The main goal in the turn is to change the direction in the shortest time as possible to obtain the highest speed in the opposite direction (Tourny-Chollet et al., 2002). The turn segment is a major contributor to the race distance (Thayer and Hay, 1984) and could represent up to one third of the total race time in the 200 m breaststroke event (Blanksby et al., 1998). As race distance increases, from 50 to 1500 m, the turn time is even more important (Chow et al., 1984; Tourny-Chollet et al., 2002) as the underwater phase is repeated in every lap (Burkett et al., 2010). Coaches and swimmers should be aware that faster turns could compensate slower swimming phases and, therefore, they could have a crucial impact on swimming performance (Zamparo et al., 2012).

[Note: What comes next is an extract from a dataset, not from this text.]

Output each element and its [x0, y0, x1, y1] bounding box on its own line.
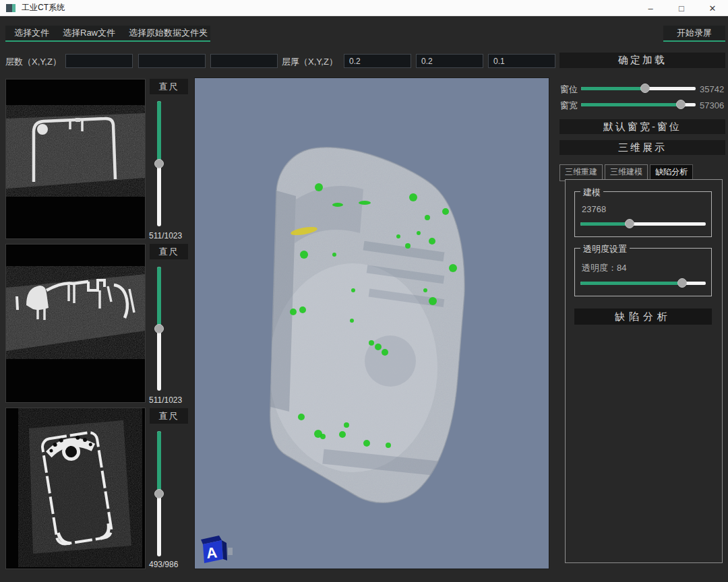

In the backstroke turn, the swimmer rolls from a supine to a prone position and then performs a tumble turn (Blanksby et al., 2004). After the tumble turn, the swimmer must push forcefully from the pool wall and maintain a high velocity by kicking during the underwater phase (Zamparo et al., 2012). The kinematic analyses of the competitive turn have measured the time between two reference marks, usually at 7.5 m off the turning wall (Arellano et al., 1994; Shimadzu et al., 2008; Tourny-Chollet et al., 2002). However, some authors have addressed that backstroke swimmers often surpass those 7.5 m during the underwater phase of the turn (Blanksby et al., 2004; Kennedy et al., 1990). If the velocity during the underwater turn phase is faster than the stroking velocity, a gain of speed could occur when extending the underwater phase (Blanksby et al., 1998; Hubert et al., 2006; Tourny-Chollet et al., 2002). In fact, the distance of swimming resumption (“underwater distance”) has been related to the starting (Seifert et al., 2006; Vantorre et al., 2010b) and the breaststroke and butterfly turning (Blanksby et al., 1998; Tourny-Chollet et al., 2002) performances.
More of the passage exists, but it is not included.